2018-0779971C6 2018 CTF - Q11 - Record Retention Policy Guideline

Please note that the following document, although believed to be correct at the time of issue, may not represent the current position of the CRA. Prenez note que ce document, bien qu'exact au moment émis, peut ne pas représenter la position actuelle de l'ARC.

Principal Issues: In light of cases such as BP Canada Energy Company v MNR, 2017 FCA 61, which address CRA access to records, is the CRA in the process of updating its published guidelines regarding access to taxpayer records and, if so, when will new guidelines be available?

Position: See comments.

Author: Bilodeau, Patrick
Section: -

2018 CTF Annual Conference
CRA Roundtable

Question 11: Record retention policy guidelines

The CRA has a published policy regarding access to taxpayer records: https://www.canada.ca/en/revenue-agency/services/tax/technical-information/acquiring-information-taxpayers-registrants-third-parties.html. This published policy identifies CRA’s view that audit working papers are accessible to the CRA and that such records will not be “routinely required”. In light of cases such as BP Canada Energy Company v MNR, 2017 FCA 61, which address CRA access to records, is the CRA in the process of updating its published guidelines regarding access to taxpayer records and, if so, when do you anticipate that new guidelines may be available?

CRA response

Following the BP Canada Energy Company decision, the CRA communicated in May 2017 that the Minister would not be seeking leave to appeal to the Supreme Court of Canada. The CRA maintains the position that in certain circumstances, the CRA can request access to the taxpayer’s tax accrual working papers. The CRA believes that the ability to obtain all information required to administer and apply Canadian tax laws is central to the integrity of the tax regime.

As previously communicated, the CRA considers the facts and circumstances unique in the BP Canada Energy Company decision. Rather than appealing the Federal Court of Appeal's decision, the CRA is addressing the issue on a broader scale by updating its audit procedures to clarify when and why information is to be requested from taxpayers. The CRA has also struck an interdepartmental Access Working Group to support CRA's ability to request information and to coordinate related litigation on national basis. The Access Working Group continues to focus its attention on information sought by the CRA in activities related to the administration and enforcement of the legislation.
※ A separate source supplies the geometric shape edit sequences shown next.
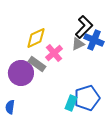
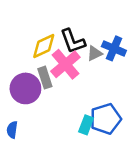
black L-shape: (84, 27) -> (73, 41), moved, turned 115
pink cross: (54, 53) -> (65, 64), size x1.4
gray rectangle: (37, 64) -> (45, 78), turned 36

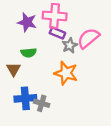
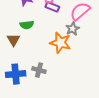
gray star: (70, 45) -> (73, 29), moved
blue cross: (25, 98) -> (16, 74), moved

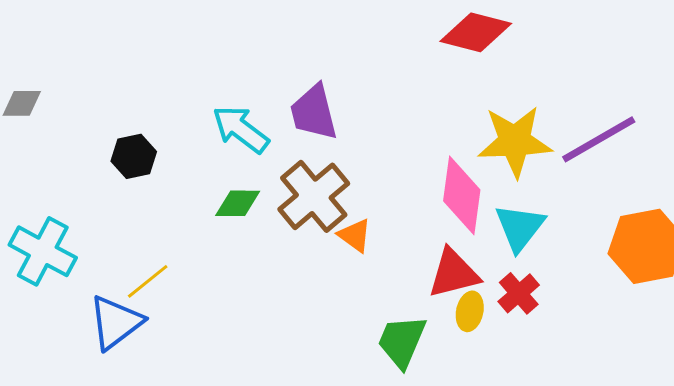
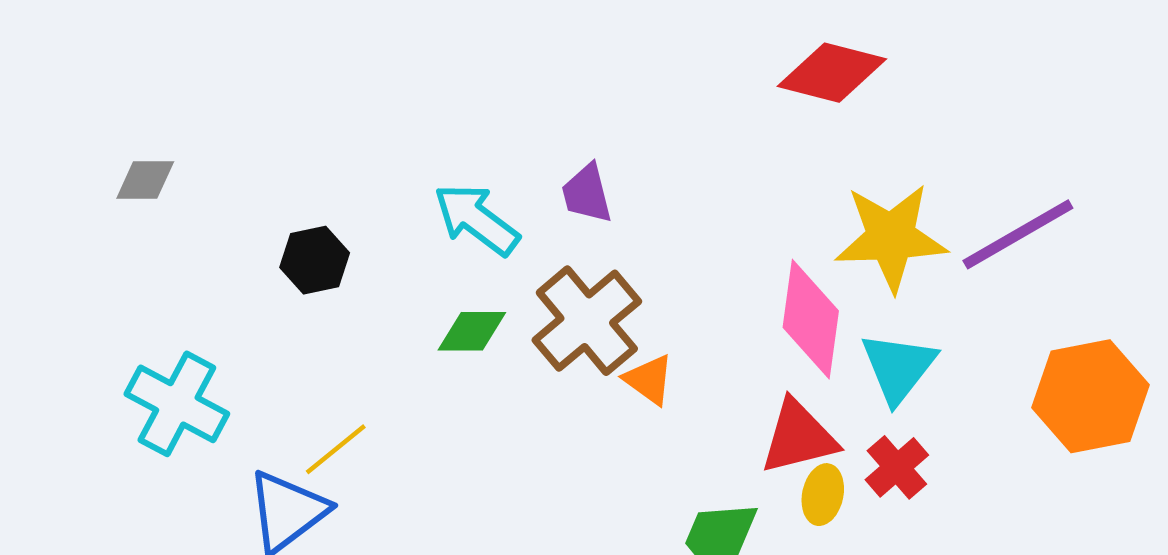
purple trapezoid: (314, 112) -> (587, 194), size x0.7

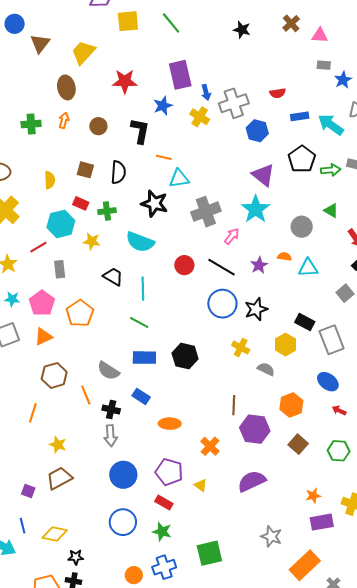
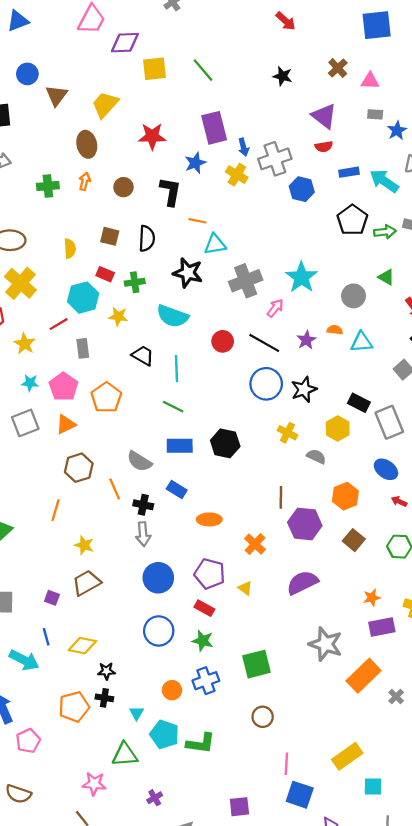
purple triangle: (263, 175) -> (324, 116), moved
gray star: (271, 536) -> (326, 644), size x1.4

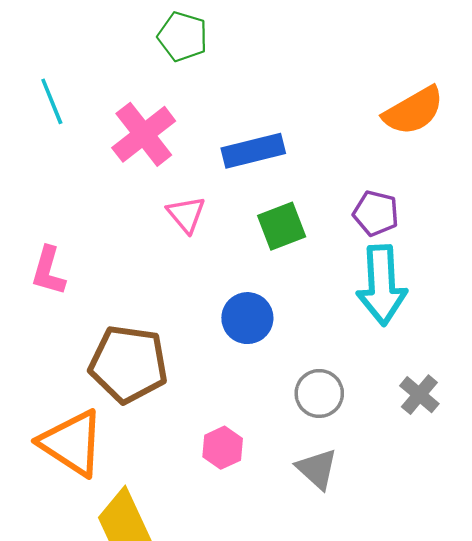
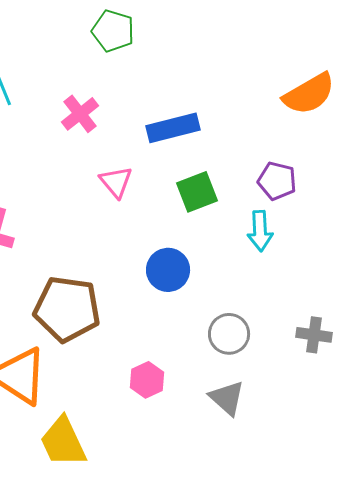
pink cross: (144, 134) -> (80, 114), size x0.7
cyan arrow: (382, 285) -> (260, 231), moved, size x0.6
gray cross: (419, 395) -> (314, 335), turned -32

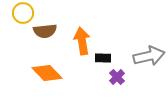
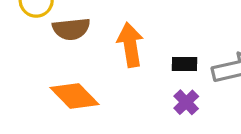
black rectangle: (103, 58) -> (185, 64), moved

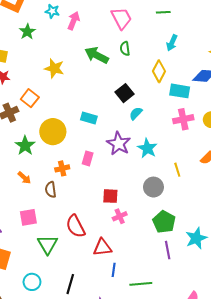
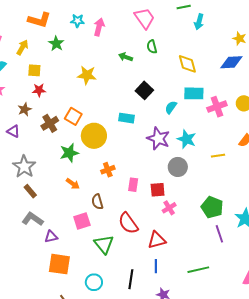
cyan arrow: (172, 43) -> (199, 22), moved
green arrow: (97, 55) -> (126, 57), size x0.6
yellow diamond: (159, 71) -> (187, 64), turned -35
cyan rectangle: (180, 91) -> (194, 93), moved
black square: (124, 93) -> (144, 90), moved
orange square: (30, 98) -> (73, 116), moved
green star: (25, 146) -> (69, 153), turned 30
pink rectangle: (88, 158) -> (133, 185), moved
yellow line: (177, 170) -> (218, 156), turned -72
gray circle: (153, 187) -> (178, 167), moved
brown semicircle: (51, 190) -> (97, 202), moved
blue line: (114, 270) -> (156, 266), moved

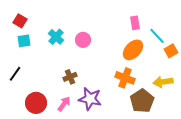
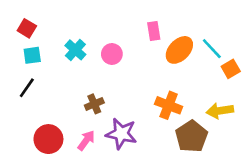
pink rectangle: (135, 23) -> (154, 31), moved
orange ellipse: (133, 50) -> (179, 50), moved
black line: (15, 74) -> (27, 88), moved

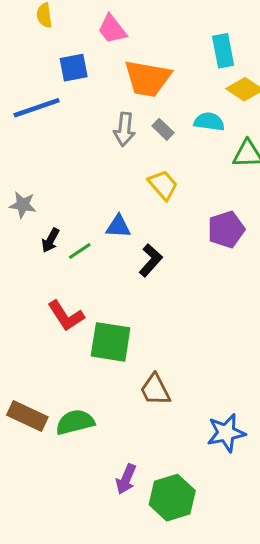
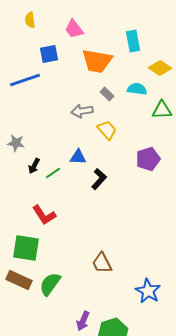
cyan rectangle: (223, 51) -> (133, 41), moved
gray arrow: (124, 129) -> (82, 111), moved, turned 75
green square: (111, 342) -> (26, 248), moved
green semicircle: (75, 422) -> (50, 284), turned -40
blue star: (226, 433) -> (148, 291), turned -30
The CRA has updated its internal Communiqué, Obtaining Information for Audit Purposes, with respect to obtaining information from taxpayers, registrants and third parties, after having undertaken an informal consultation with key stakeholders. The Communiqué outlines that CRA officials can seek the production of tax accrual working papers provided that the request for such records is relevant to specific risks or items under audit, and the CRA official is using a certain level of restraint in seeking this information. Tax accrual working papers may be sought where there are identified unresolved tax issues and there is a higher risk of non-compliance. Factors that may be considered include the taxpayer’s past level of compliance, the existence of large unexplained tax reserves, and the potential tax-at-risk.

A taxpayer may claim that the tax accrual working papers include information that is subject to solicitor-client privilege. The CRA cannot compel production of privileged communications, but a taxpayer has the right to waive privilege. The taxpayer’s list of uncertain tax positions that relates to the tax reserves in the taxpayer’s financial statements is considered to be part of the taxpayer’s books and records and is not a privileged document unless otherwise demonstrated.

As outlined in the Communiqué, CRA officials must be objective when reviewing any information or documentation obtained during an examination. It is important not to be influenced by any subjective analyses, comments or opinions contained in the information or documentation reviewed. While CRA officials may, in certain circumstances, request a list of what the taxpayer has determined to be its uncertain tax positions, in considering the structures and transactions outlined, CRA officials should perform their own research and analysis in forming the basis of any reassessment. Provided all the relevant facts of the transactions are disclosed, including the taxpayer's purpose or purposes in undertaking a transaction or series of transactions, exclusions of their advisors’ analysis of the legal and tax effects of the transactions may be accommodated.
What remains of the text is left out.